Portanto, usando um termo que está na moda entre o jornalismo conservador, podemos dizer que o presidente russo é persona non grata nos noticiários internacionais.
De acordo com os grandes veículos de imprensa, a avassaladora vitória de Putin (quase 90% dos votos) ocorreu porque todos os concorrentes na eleição presidencial eram aliados do Kremlin e, por outro lado, os potenciais concorrentes da oposição estão presos, mortos ou foram impedidos de se candidatar.
No entanto, essa mesma mídia, “fiscal de democracia na Rússia”, no melhor estilo double standard, participou ativamente da farsa que levou Lula à prisão, para que o petista não fosse candidato (e possivelmente eleito) para a presidência da República em 2018. O resultado, como tragicamente sabemos, foram quatro anos de desgoverno de Jair Bolsonaro.
Já os potencias adversários de Vladimir Putin, mencionados nos GloboNews Internacional da vida, só são populares nos noticiários da imprensa ocidental. Na realidade concreta, não possuem a mínima capacidade de mobilização das massas.

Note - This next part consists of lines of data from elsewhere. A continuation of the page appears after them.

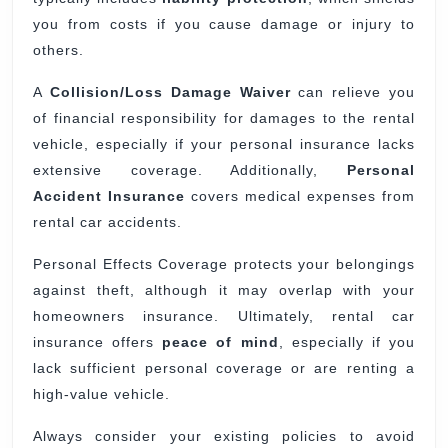
you from costs if you cause damage or injury to
others.
A
Collision/Loss Damage Waiver
can relieve you
of financial responsibility for damages to the rental
vehicle, especially if your personal insurance lacks
extensive coverage. Additionally,
Personal
Accident Insurance
covers medical expenses from
rental car accidents.
Personal Effects Coverage protects your belongings
against theft, although it may overlap with your
homeowners insurance. Ultimately, rental car
insurance offers
peace of mind
, especially if you
lack sufficient personal coverage or are renting a
high-value vehicle.
Always consider your existing policies to avoid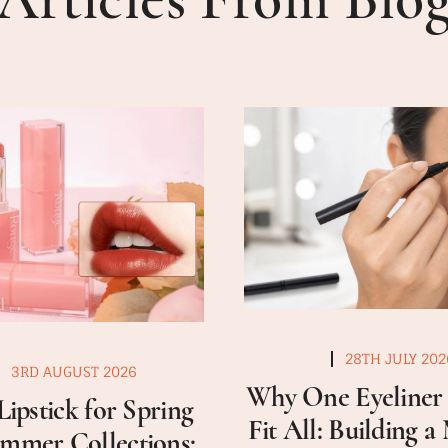
28TH JULY 202
3RD AUGUST 2026
Why One Eyeliner 
Lipstick for Spring
Fit All: Building 
mmer Collections: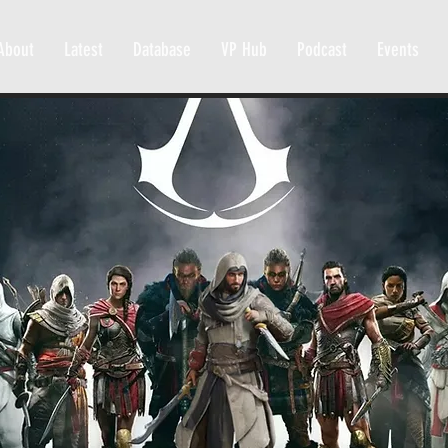
About
Latest
Database
VP Hub
Podcast
Events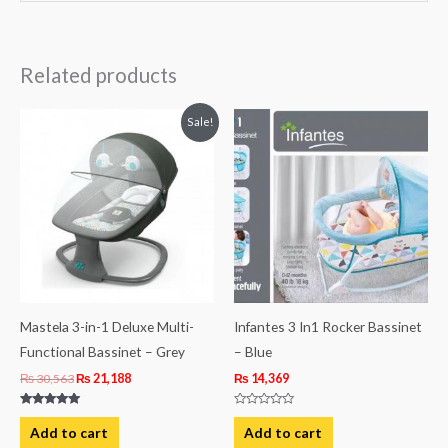
Related products
Original
Current
Sale!
price
price
was:
is:
₨ 30,563.
₨ 21,188.
Mastela 3-in-1 Deluxe Multi-
Infantes 3 In1 Rocker Bassinet
Functional Bassinet – Grey
– Blue
₨
30,563
₨
21,188
₨
14,369
Rated
Rated
5.00
0
Add to cart
Add to cart
out of 5
out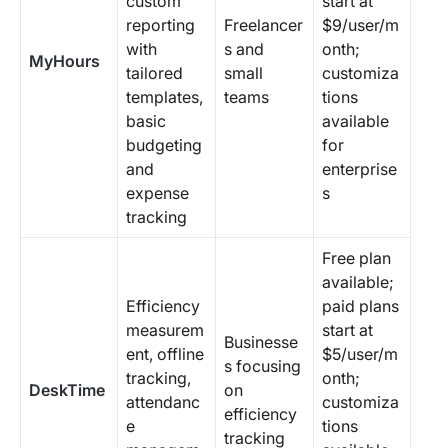
custom
start at
reporting
Freelancer
$9/user/m
with
s and
onth;
MyHours
tailored
small
customiza
templates,
teams
tions
basic
available
budgeting
for
and
enterprise
expense
s
tracking
Free plan
available;
Efficiency
paid plans
measurem
start at
Businesse
ent, offline
$5/user/m
s focusing
tracking,
onth;
DeskTime
on
attendanc
customiza
efficiency
e
tions
tracking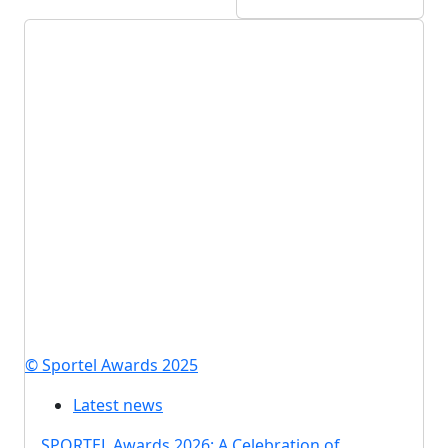
© Sportel Awards 2025
Latest news
SPORTEL Awards 2026: A Celebration of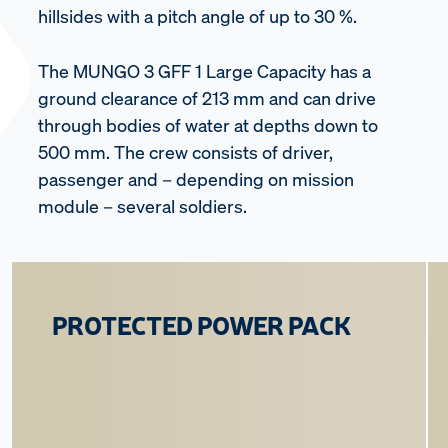
hillsides with a pitch angle of up to 30 %.
The MUNGO 3 GFF 1 Large Capacity has a
ground clearance of 213 mm and can drive
through bodies of water at depths down to
500 mm. The crew consists of driver,
passenger and – depending on mission
module – several soldiers.
PROTECTED POWER PACK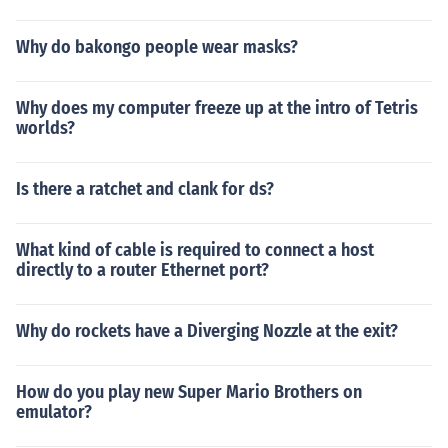
Why do bakongo people wear masks?
Why does my computer freeze up at the intro of Tetris
worlds?
Is there a ratchet and clank for ds?
What kind of cable is required to connect a host
directly to a router Ethernet port?
Why do rockets have a Diverging Nozzle at the exit?
How do you play new Super Mario Brothers on
emulator?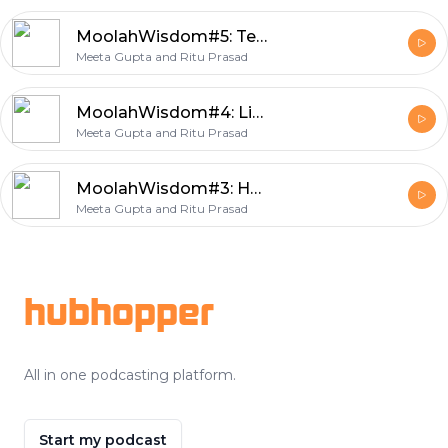
MoolahWisdom#5: Teaching kids about money
Meeta Gupta and Ritu Prasad
MoolahWisdom#4: Life is not always fair
Meeta Gupta and Ritu Prasad
MoolahWisdom#3: Having fun with your money
Meeta Gupta and Ritu Prasad
Footer
hubhopper
All in one podcasting platform.
Start my podcast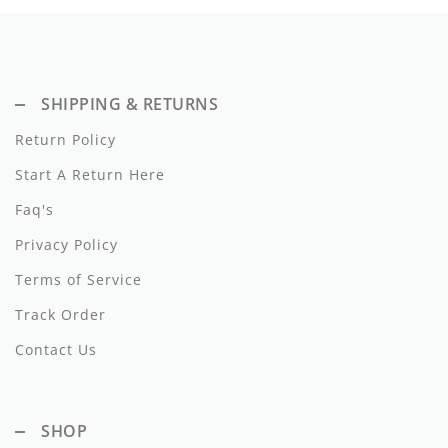
Dixie
Elisabetta Franchi
SHIPPING & RETURNS
Emanuel Pris
Return Policy
Emile Et Ida
Start A Return Here
Ermano Scervino
Faq's
Esme
Privacy Policy
Farren + Me
Terms of Service
Track Order
Froo Style
Contact Us
Fub
Hello Yellow
SHOP
Hugo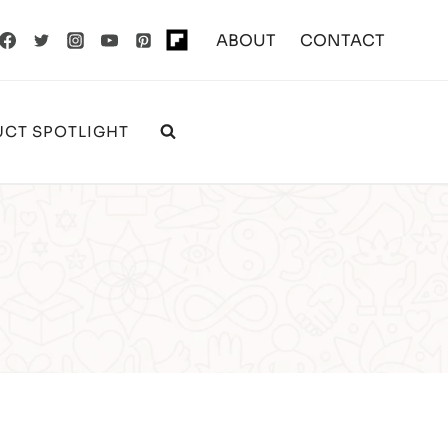
ABOUT
CONTACT
CT SPOTLIGHT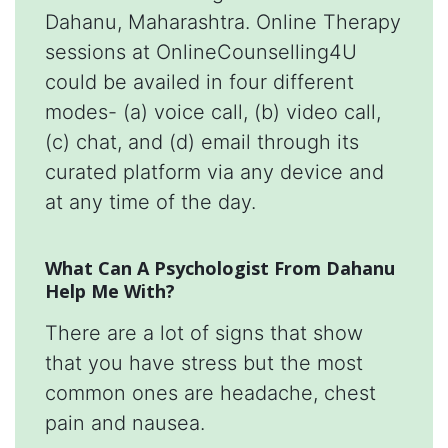
Dahanu, Maharashtra. Online Therapy
sessions at OnlineCounselling4U
could be availed in four different
modes- (a) voice call, (b) video call,
(c) chat, and (d) email through its
curated platform via any device and
at any time of the day.
What Can A Psychologist From Dahanu
Help Me With?
There are a lot of signs that show
that you have stress but the most
common ones are headache, chest
pain and nausea.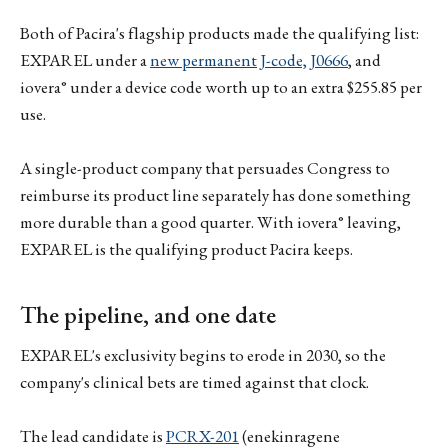
Both of Pacira's flagship products made the qualifying list:
EXPAREL under a
new permanent J-code, J0666
, and
iovera° under a device code worth up to an extra $255.85 per
use.
A single-product company that persuades Congress to
reimburse its product line separately has done something
more durable than a good quarter. With iovera° leaving,
EXPAREL is the qualifying product Pacira keeps.
The pipeline, and one date
EXPAREL's exclusivity begins to erode in 2030, so the
company's clinical bets are timed against that clock.
The lead candidate is
PCRX-201
(enekinragene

Também foi bastante destacado nos noticiários que Vladimir Putin, caso cumpra todo o seu novo mandato, será “o líder da Rússia mais longevo desde Stalin”, com três décadas no poder. Desse modo, no jornalismo de adjetivação da imprensa, ele é rotulado como “autocrata”.
Por outro lado, nos discursos da mídia hegemônica, Angela Merkel, Chanceler da Alemanha entre 2005 e 2021, sempre foi representada positivamente, seja como “grande democrata”, “líder prática” ou “conciliadora”; jamais foi chamada de “ditadora”.
Além do mais, desde 1852, todos os presidentes da midiaticamente intitulada “maior democracia do planeta”, os Estados Unidos da América, são de apenas dois partidos, praticamente com os mesmos ideais, em defesa dos interesses orgânicos do grande capital. Ou seja, “alternância de poder” passou longe. Porém, nunca vamos ouvir/ler/assistir nos noticiários internacionais alguma menção à “ditadura americana”.
Por falar nisso, a mesma imprensa que denuncia a perseguição do “regime do Kremlin” a opositores e vozes críticas, se cala quando o assunto é a perseguição do governo estadunidense a Edward Snowden e Julian Assange, entre outros indivíduos que expuseram ao mundo alguns dos podres de Washington. Sobre essa questão, em 2013, articulistas do programa Manhattan Connection, então na GloboNews, chegaram a afirmar que a presidenta Dilma Rousseff estaria “fazendo um alarde desnecessário” ao criticar a prática de espionagem de suas conversas feita pela Agência Nacional de Segurança dos Estados Unidos. Haja viralatismo!
Como não poderia deixar de ser, alguns articulistas levantaram a clássica acusação de fraude na eleição presidencial russa. Nesse sentido, lembrando Arnaldo Cezar Coelho, nos manuais de redação da grande imprensa, a regra é clara: eleito um candidato favorável ao imperialismo, pleito democrático; vencedor um de nossos adversários; processo eleitoral fraudulento.
Evidentemente, o simples fato de se opor a dominação imperialista não significa que devemos negligenciar as idiossincrasias de Vladimir Putin, a influência ideológica em seu governo de figuras como Alexandr Dugin ou apresentar a Rússia como a nova União Soviética. Se agíssemos assim, estaríamos apenas invertendo o maniqueísmo midiático. Algumas das críticas feitas à Rússia nos discursos geopolíticos da mídia seriam até interessantes, se a mesma régua fosse aplicada a Estados Unidos e companhia. Como sabemos, não é o caso.
Enfim, não há muito o que se esperar de veículos de comunicação que apoiam genocídios, flertam com o fascismo quando necessário e, em nome da subserviência ao imperialismo, contribuem para sabotar o desenvolvimento de seu próprio país.